# Package Building with `skbase`

### Overview of this notebook

building an sklearn-like package

* use of base classes
* strategy pattern, template pattern
* tags and configs
* retrieval via `all_objects`
* heterogeneous meta-estimators
* testing

In [None]:
from os import sys
sys.path.append("..")

In [None]:
import numpy as np
import pandas as pd

In [None]:
import warnings
warnings.filterwarnings('ignore')

## Using ``skbase`` to implement an ``sklearn``-like

Recommended recipe:

1. implement a few examples of algorithms
2. use that to come up with a sensible template design
3. write down the user contract as a base class sketch, with full docstrings (incl assumes, guarantees)
4. write down the extension contract as an extension template with full docstrings (incl assumes, guarantees)
5. implement base classes using ``BaseObject``, ``BaseEstimator``, meta classes if applicable
    * public interface, boilerplate methods, base functionality
    * template methods, extension interface
    * tags, configs
6. implement concrete classes, start with reinterfacing examples
    * subject to tests
7. implement test framework for interface, e.g., `check_estimator`

Advanced functionality:

* estimator retrieval via `all_objects`
* systematic testing via test class framework

### Iteration 0 - examples, initial design

at the start, we want to:

* implement examples of the algorithms to inform the design
* use the examples to abstract a public unified interface, extender pattern

IMPORTANT: "3 example rule"

= before abstracting a design, ensure you have at least 3 substantially distinct examples!

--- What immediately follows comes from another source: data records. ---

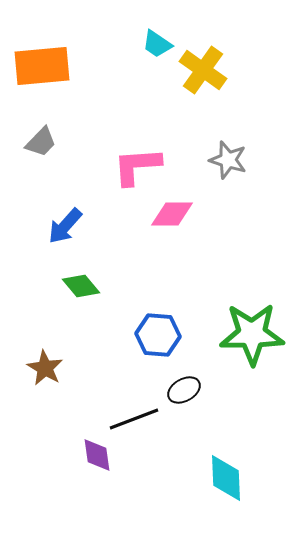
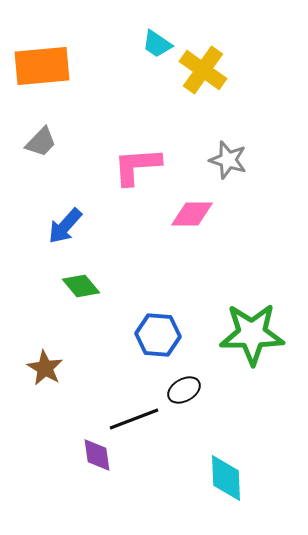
pink diamond: moved 20 px right
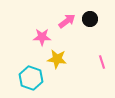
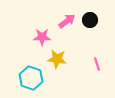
black circle: moved 1 px down
pink line: moved 5 px left, 2 px down
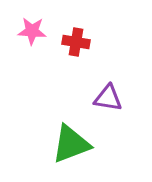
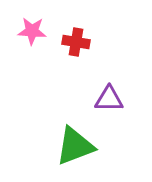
purple triangle: moved 1 px right, 1 px down; rotated 8 degrees counterclockwise
green triangle: moved 4 px right, 2 px down
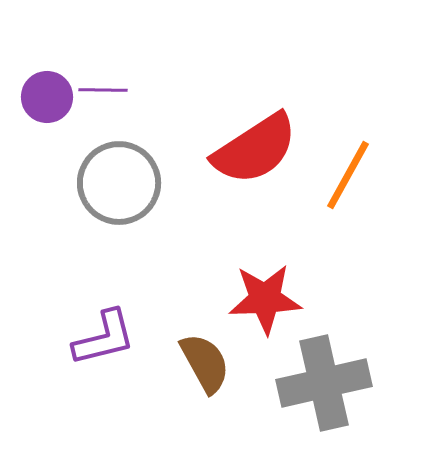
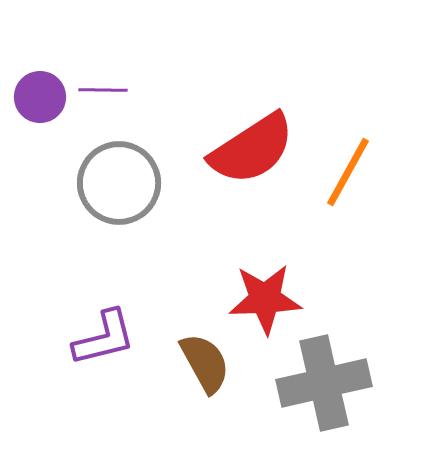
purple circle: moved 7 px left
red semicircle: moved 3 px left
orange line: moved 3 px up
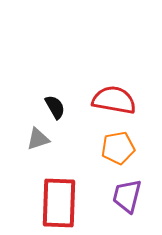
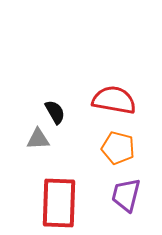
black semicircle: moved 5 px down
gray triangle: rotated 15 degrees clockwise
orange pentagon: rotated 24 degrees clockwise
purple trapezoid: moved 1 px left, 1 px up
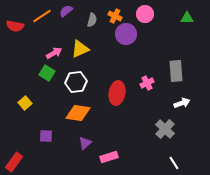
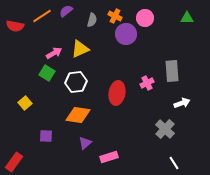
pink circle: moved 4 px down
gray rectangle: moved 4 px left
orange diamond: moved 2 px down
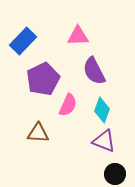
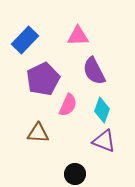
blue rectangle: moved 2 px right, 1 px up
black circle: moved 40 px left
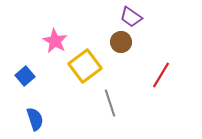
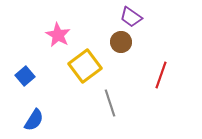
pink star: moved 3 px right, 6 px up
red line: rotated 12 degrees counterclockwise
blue semicircle: moved 1 px left, 1 px down; rotated 50 degrees clockwise
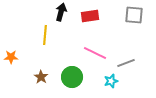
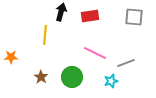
gray square: moved 2 px down
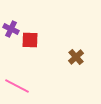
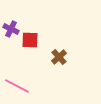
brown cross: moved 17 px left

e.g., 3 regressors, 3 transformers, 3 pipelines, etc

(in this repository, there is only 1 example per, for ease of reading
- but reader is expected to be familiar with others from `sklearn`!)

Examples in the repo:

* linear regression "naive implementation"
* preprocessing/scaling "naive implementation

*[pydata_skbase/mini_sklearn_v0](https://github.com/sktime/sktime-tutorial-pydata-seattle-2023/blob/main/pydata_skbase/mini_sklearn_v1)*

### Loading data used throughout

In [None]:
from sklearn.datasets import load_diabetes
from sklearn.model_selection import train_test_split

X, y = load_diabetes(return_X_y=True, as_frame=True)
y = pd.DataFrame(y)
X_train, X_test, y_train, y_test = train_test_split(X, y)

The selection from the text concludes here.